Mirror Descent Policy Optimization (MDPO) is a reinforcement learning algorithm that applies the mirror descent optimization framework to the problem of policy improvement. Traditional policy gradient methods update parameters using standard Euclidean gradient steps, which can be poorly suited to the geometry of probability distributions over actions. MDPO instead performs updates in a dual space defined by a convex mirror map, allowing policy changes to respect the intrinsic structure of the policy space. This geometric awareness leads to more principled updates that naturally handle constraints and non-linearities common in reinforcement learning settings.
The algorithm alternates between a policy evaluation phase, where the current policy's value function is estimated, and a mirror descent update phase, where the policy is improved by solving a proximal optimization problem in the dual space and projecting the result back to the primal space. The choice of mirror map is central to the method's behavior: using the negative entropy as the mirror map, for instance, recovers update rules closely related to trust-region and proximal policy optimization methods. This connection reveals that several prominent RL algorithms can be understood as special cases of the broader mirror descent framework.

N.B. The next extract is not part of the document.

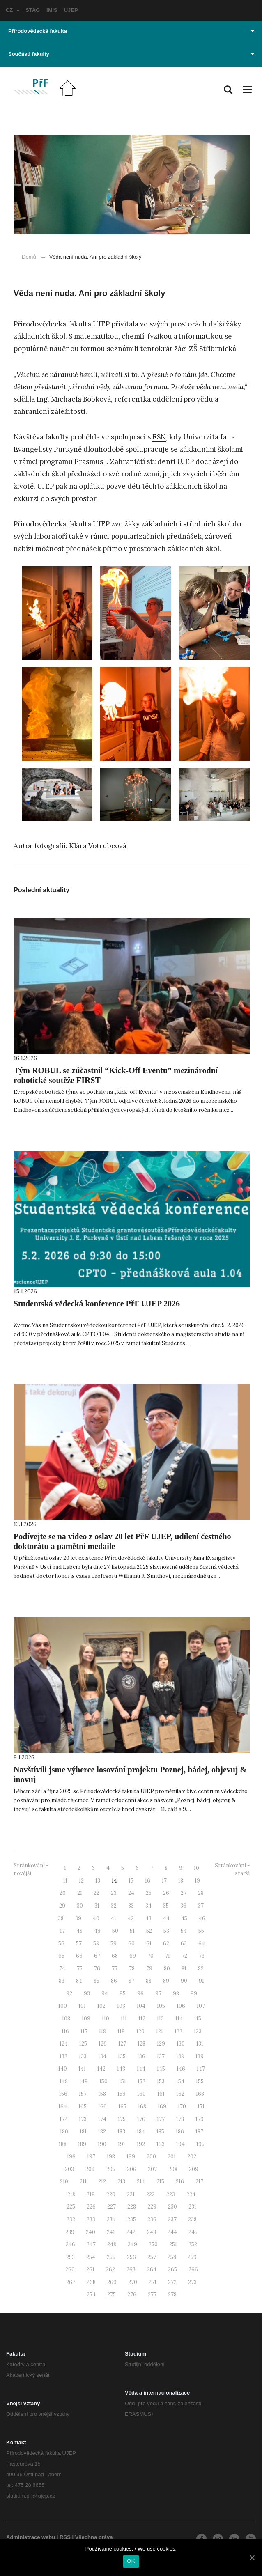  What do you see at coordinates (121, 2144) in the screenshot?
I see `191` at bounding box center [121, 2144].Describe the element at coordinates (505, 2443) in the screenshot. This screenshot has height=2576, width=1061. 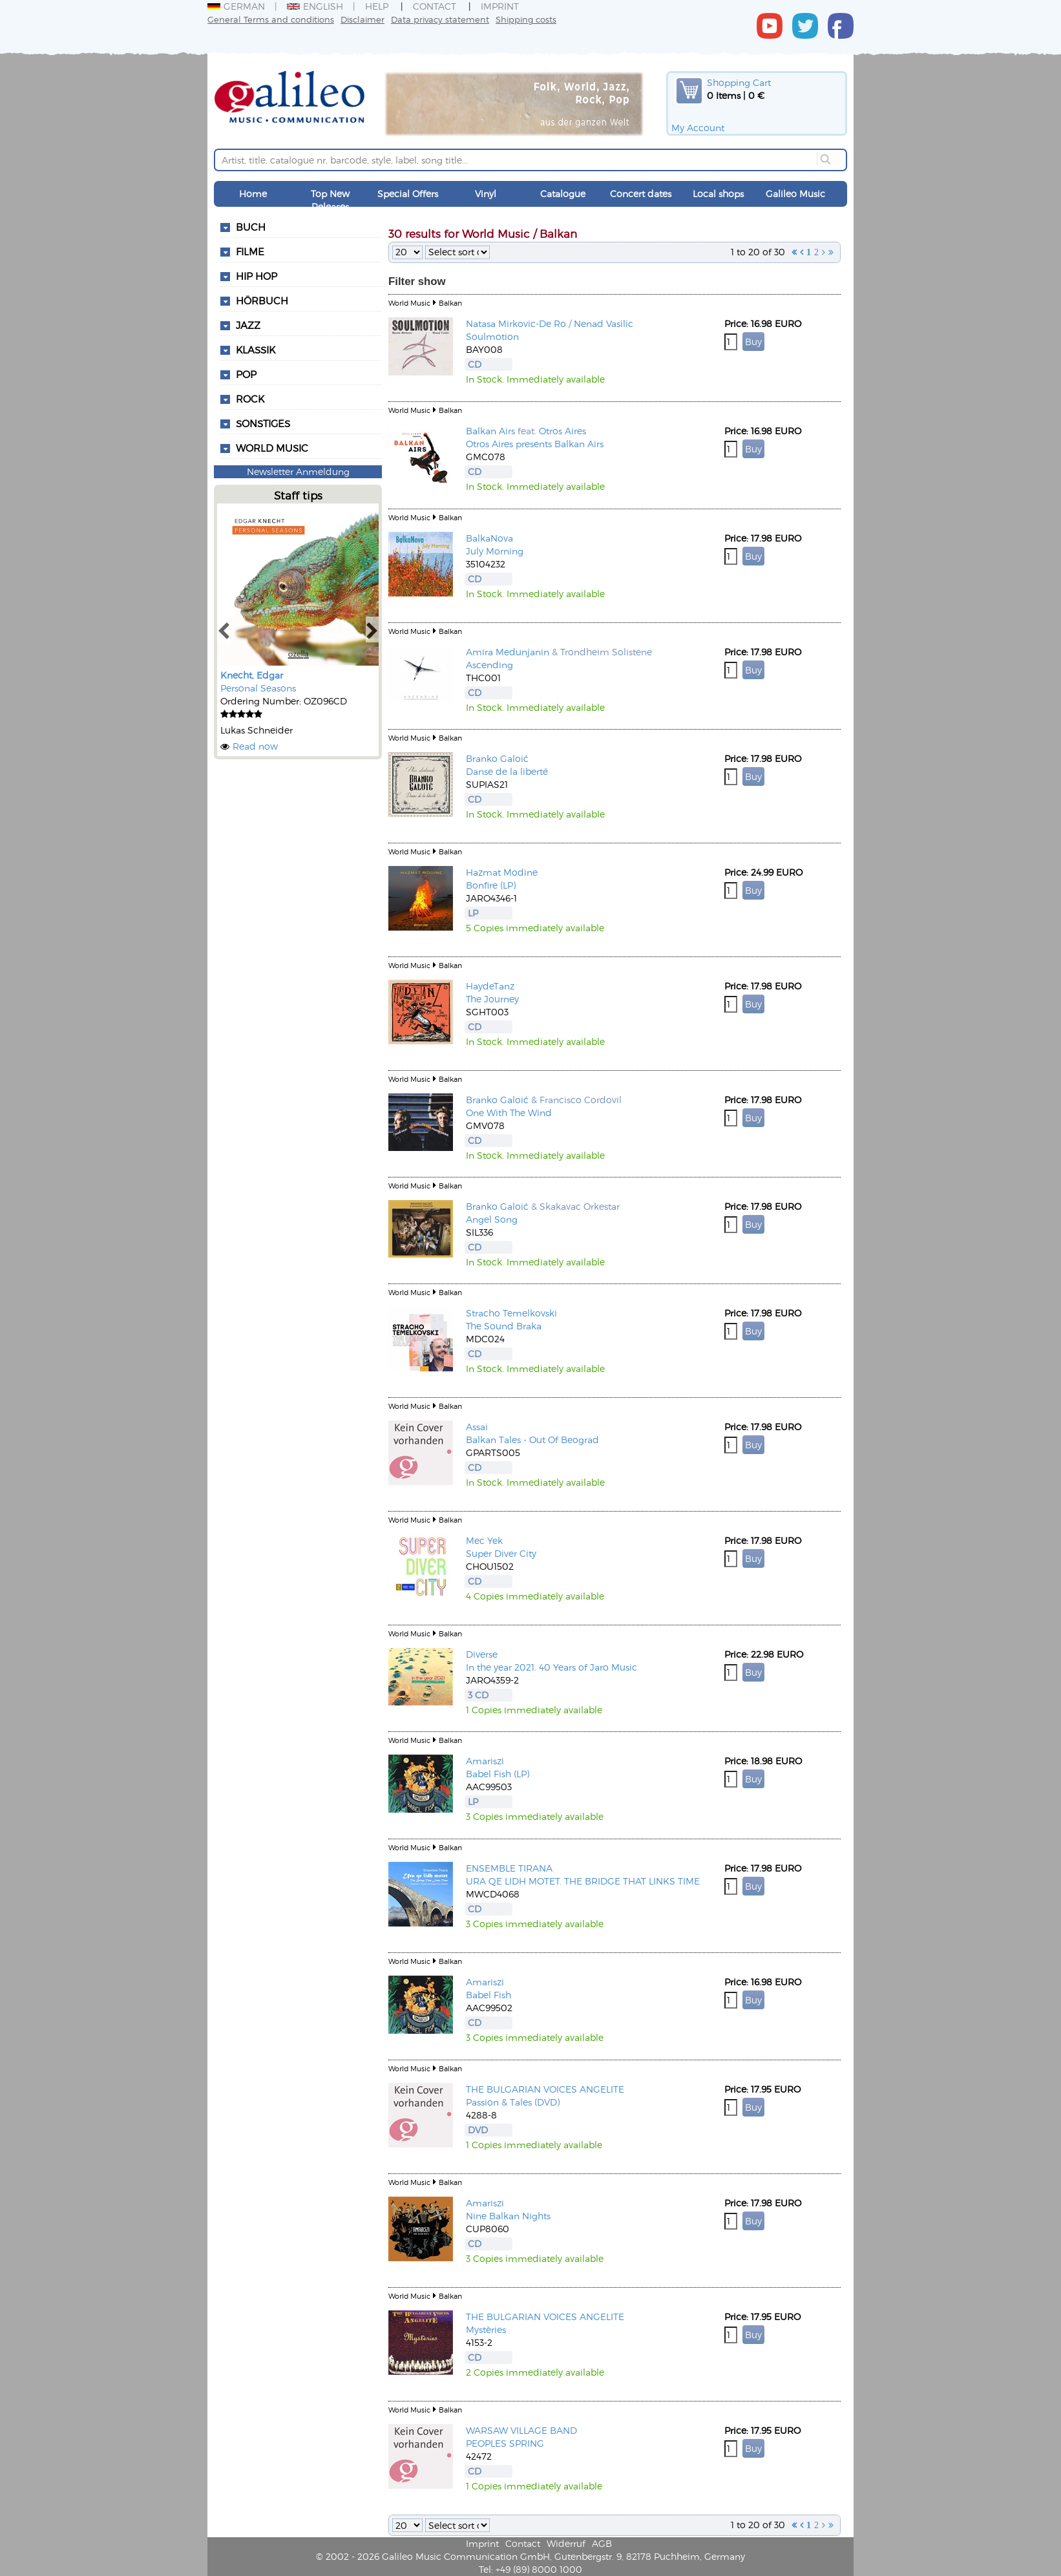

MDPO matters because it provides a unifying theoretical lens for understanding policy optimization algorithms and offers practical benefits in terms of convergence stability and sample efficiency. By controlling the size of policy updates in a geometry-aware way, MDPO reduces the risk of destructively large policy changes that can destabilize training—a persistent challenge in deep reinforcement learning. The framework also facilitates rigorous convergence analysis, since mirror descent has well-understood theoretical guarantees in convex optimization that can be partially extended to the RL setting.
The application of mirror descent to policy optimization gained significant attention around 2019–2020, driven by work from researchers including Matteo Papini, Michele Pirotta, and Marcello Restelli. Their contributions helped formalize MDPO and clarify its relationships to existing methods like PPO and TRPO, strengthening both the theoretical foundations and practical toolkit available to reinforcement learning practitioners.